Court Opinion

ID: 8440495
Source: CourtListenerOpinion
Date Created: 2022-11-04 18:02:07.724432+00
Date Added: 2024-06-11T16:48:48.414409
License: Public Domain

POLLAK, District Judge,
concurring.
I concur in the court’s opinion and judgment. I think it appropriate to add a few words.
After argument I was of the view that the BIA’s order denying asylum to Bao Hui Chen was in error and that Chen’s petition for review should be granted. The imposition on Chen of fines totaling nearly 21,000 RMB, the equivalent of more than two years’ wages, seemed economic deprivation so acute as to constitute economic persecution. I was strengthened in this preliminary view by the fact that the fines imposed on Chen actually exceeded, albeit modestly so, the fines imposed on Zhen Hua Li, whose case this court considered in Li v. Attorney General, 400 F.3d 157 (3d Cir.2005). There, this court held that Li’s allegations, if established, did constitute economic persecution. But my post-argument assessment has proved inadequate. I am persuaded by this court’s opinion that, notwithstanding the similarity in fines, there are decisive differences between Chen’s case and Li’s case which weigh against Chen’s claim. Chen suffered no sanctions additional to the fines.
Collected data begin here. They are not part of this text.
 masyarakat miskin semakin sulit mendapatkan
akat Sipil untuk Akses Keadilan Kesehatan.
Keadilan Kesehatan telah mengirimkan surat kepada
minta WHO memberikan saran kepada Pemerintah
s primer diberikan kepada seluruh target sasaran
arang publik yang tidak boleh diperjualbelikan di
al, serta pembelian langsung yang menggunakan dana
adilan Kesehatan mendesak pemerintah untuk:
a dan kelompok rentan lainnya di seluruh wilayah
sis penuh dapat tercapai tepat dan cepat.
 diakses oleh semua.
By contrast, (1) Li lost his government job, and was blacklisted from further government employment; (2) Li and his family lost medical and educational benefits; and (3) a number of household furnishings were confiscated from his home. And in Judge Becker’s opinion for the court in Li v. Attorney General, it was these severe incremental deprivations on top of the fines that were key to this court’s conclusion that Li was the subject of economic persecution. Id. at 169.
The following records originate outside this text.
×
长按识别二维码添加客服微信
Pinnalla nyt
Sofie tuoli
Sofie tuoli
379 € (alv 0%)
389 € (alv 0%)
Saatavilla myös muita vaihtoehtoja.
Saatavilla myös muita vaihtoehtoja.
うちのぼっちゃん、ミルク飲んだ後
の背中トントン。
The holding in this case is that the fines imposed on Chen, though “onerous” as the BIA characterized them, were not so severe an economic deprivation as to constitute economic persecution, and, hence, that Chen was not entitled to asylum. I join that holding.
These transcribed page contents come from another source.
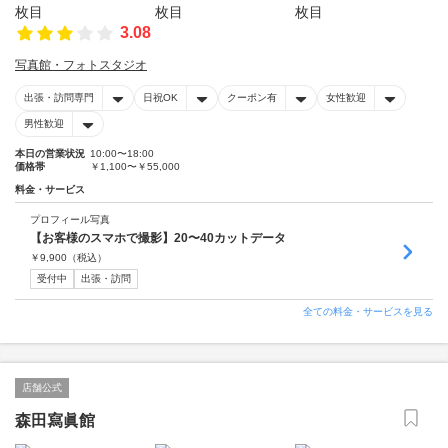
3.08
写真館・フォトスタジオ
出張・訪問専門
日祝OK
クーポン有
女性歓迎
男性歓迎
本日の営業状況
10:00〜18:00
価格帯
￥1,100〜￥55,000
料金・サービス
プロフィール写真
【お客様のスマホで撮影】20〜40カットデータ
￥
9,900
（税込）
受付中
出張・訪問
全ての料金・サービスを見る
店舗公式
森田寫眞館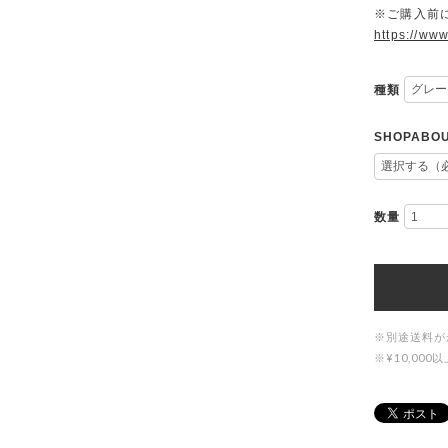
※ご購入前に
https://www
種類
SHOPAB
数量
※別途送料が
※¥10,0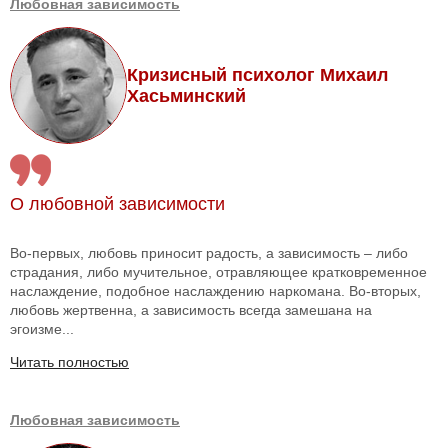
Любовная зависимость
Кризисный психолог Михаил
Хасьминский
О любовной зависимости
Во-первых, любовь приносит радость, а зависимость – либо
страдания, либо мучительное, отравляющее кратковременное
наслаждение, подобное наслаждению наркомана. Во-вторых,
любовь жертвенна, а зависимость всегда замешана на
эгоизме...
Читать полностью
Любовная зависимость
But beyond this court’s holding this case entails a cautionary lesson. When Li’s case arose, the BIA ruled that Li did not qualify for asylum. This court ruled otherwise. In ruling on the case at bar the BIA found that Chen was not as oppressively disadvantaged as Li, and we today conclude that the BIA adduced substantial evidence in support of that finding. But it would, I think, be a mistake to draw the inference that the quantum of economic deprivation suffered by Li is the minimum standard that must be met by one claiming economic persecution. I would suggest that the BIA and this court must be alert to scenarios involving punishments which, while grave and lasting, may take forms different from those visited on Li, or are only marginally less destabilizing than those suffered by Li. The economic deprivation so daunting as to constitute economic persecution is not a closed category.